Encik Shamshul, a 24-year old man presents with complaints of progressive weakness and shortness of breath with minimal physical effort over the last two weeks. He also notes recurrent episodes of fever requiring repeated visits to his local general practitioner over the past couple of months.
History
Shamshul reports that his symptoms have been progressive over the past 2 months and seems especially worse over the past 2 weeks when he even finds it difficult doing his work as he is always tired. He has also noticed mild gum bleeds after brushing his teeth for the last 2 weeks which stops spontaneously. No had no complaints of rashes, easy bruising, or orifice bleeding otherwise. He does not play sports so has not noticed increased bleeding on contact.
Shamshul used to run 3-4 kms on the treadmill before, but over the past month, he has noticed shortness of breath even after running 2 km and has stopped going to the gym for the past 2-3 weeks.
He has noticed some weight loss which he attributed to not going regularly to the gym lately. He is on normal adult Malaysian diet, takes meat and has not noticed any loss of appetite. No significant gastrointestinal symptoms were reported.
He has been well previously with no previous hospitalisation. However, over the last 2 months, he has been to the general practitioner three times for fever and upper respiratory tract infection symptoms for which he was prescribed antibiotics. The fever usually resolved in 1-2 days.

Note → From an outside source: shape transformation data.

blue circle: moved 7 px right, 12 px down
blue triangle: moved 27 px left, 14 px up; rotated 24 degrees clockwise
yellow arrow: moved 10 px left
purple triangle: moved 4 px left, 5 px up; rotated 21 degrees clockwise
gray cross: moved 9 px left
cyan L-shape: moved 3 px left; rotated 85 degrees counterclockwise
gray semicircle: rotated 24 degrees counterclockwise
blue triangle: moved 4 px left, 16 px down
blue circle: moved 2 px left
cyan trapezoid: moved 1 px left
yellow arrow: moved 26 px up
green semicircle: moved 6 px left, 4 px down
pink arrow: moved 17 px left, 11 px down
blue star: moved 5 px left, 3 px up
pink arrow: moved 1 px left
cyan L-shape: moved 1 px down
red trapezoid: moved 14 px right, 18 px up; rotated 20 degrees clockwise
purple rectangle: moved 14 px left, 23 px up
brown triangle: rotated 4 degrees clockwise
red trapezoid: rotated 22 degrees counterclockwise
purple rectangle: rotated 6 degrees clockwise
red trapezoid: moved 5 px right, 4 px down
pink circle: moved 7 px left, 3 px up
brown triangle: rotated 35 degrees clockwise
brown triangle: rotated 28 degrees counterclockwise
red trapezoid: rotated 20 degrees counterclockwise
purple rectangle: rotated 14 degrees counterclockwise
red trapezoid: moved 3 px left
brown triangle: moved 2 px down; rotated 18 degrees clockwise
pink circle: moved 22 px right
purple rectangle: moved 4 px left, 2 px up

Shamshul is an accountant who lives in Kuala Lumpur with his parents. He is single, non-smoker, denies drug abuse, not sexually active and is financially independent. Both his parents work in the banking sector.
Physical examination
Shamshul appeared alert, muscular and in good nutritional status and in no acute distress. There was moderate pallor with no jaundice. A few petechial rashes were noted over the chest and lower limbs. No retinal bleeds were observed. Oral examination showed several small white patches on the left buccal mucosa. No oral ulcers or bleeding was noted.


Vital signs showed the following: weight: 64kg, height: 174cm, T: 37.2oC, BP: 110/75mmHg, PR: 72/min, RR: 16/min.

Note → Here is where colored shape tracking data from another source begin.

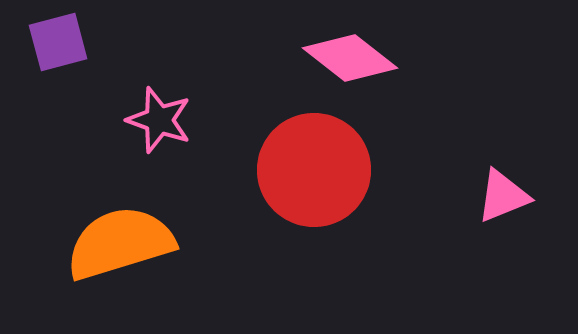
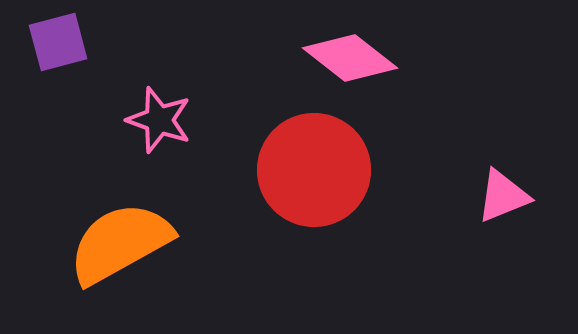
orange semicircle: rotated 12 degrees counterclockwise
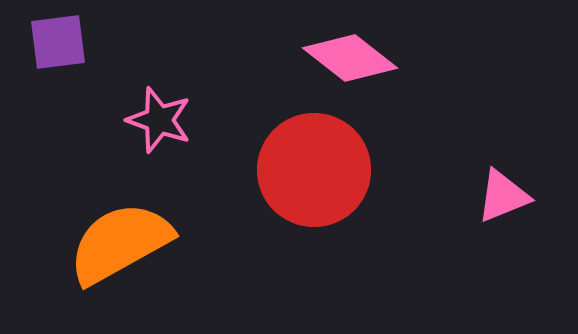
purple square: rotated 8 degrees clockwise
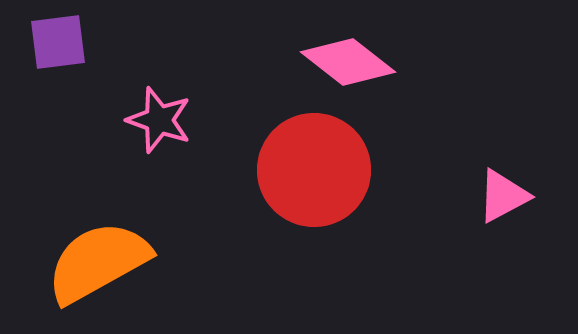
pink diamond: moved 2 px left, 4 px down
pink triangle: rotated 6 degrees counterclockwise
orange semicircle: moved 22 px left, 19 px down
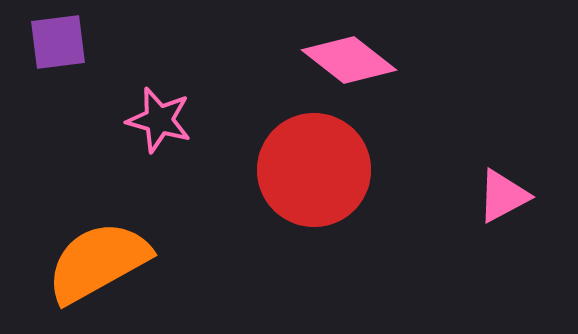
pink diamond: moved 1 px right, 2 px up
pink star: rotated 4 degrees counterclockwise
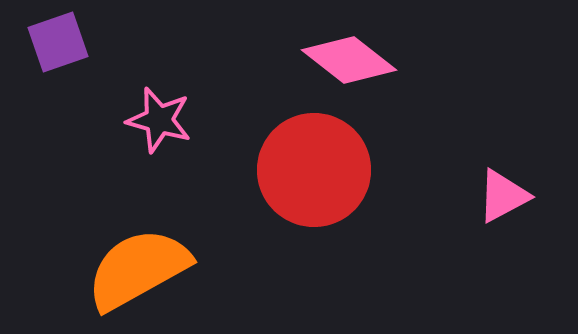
purple square: rotated 12 degrees counterclockwise
orange semicircle: moved 40 px right, 7 px down
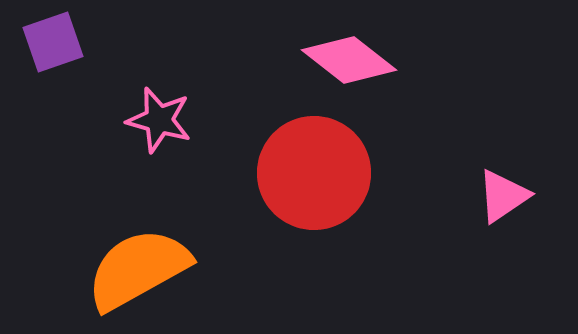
purple square: moved 5 px left
red circle: moved 3 px down
pink triangle: rotated 6 degrees counterclockwise
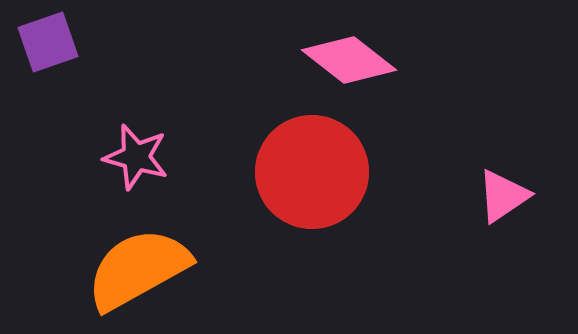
purple square: moved 5 px left
pink star: moved 23 px left, 37 px down
red circle: moved 2 px left, 1 px up
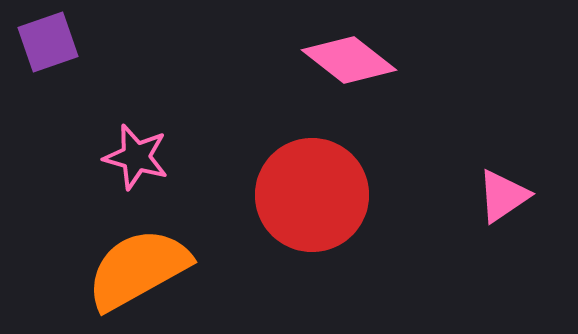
red circle: moved 23 px down
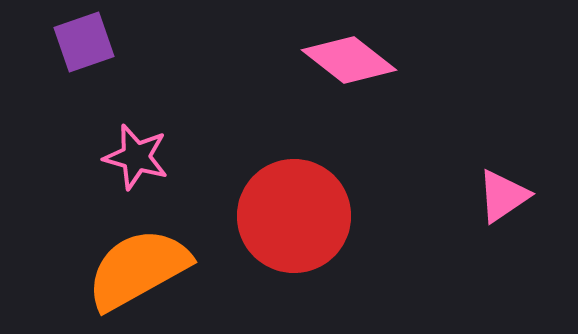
purple square: moved 36 px right
red circle: moved 18 px left, 21 px down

Cardiovascular examination showed normal heart sounds with no murmurs. Breath sounds were normal on lung examination with no crepitations or ronchi.
No palpable masses was detected on abdominal examination. The liver and spleen were not palpable.
No neurological abnormalities were elicited.
Tasks (Part I) – hypothesis generation
- List three possible diagnosis in order of likelihood (principal diagnosis and differential/other diagnosis).
- For each possible diagnosis listed, provide findings from the history and clinical examinations or patient risk factors that would support your diagnosis.
- For each possible diagnosis listed, provide findings opposing the hypothesis, or findings that were expected but not present or elicited during the clinical examination.
- Based on your reasoning above, decide on the first-line laboratory and imaging tests that you would want to perform in the patient. For each test, state how the results may help you to affirm or disprove your hypothesis.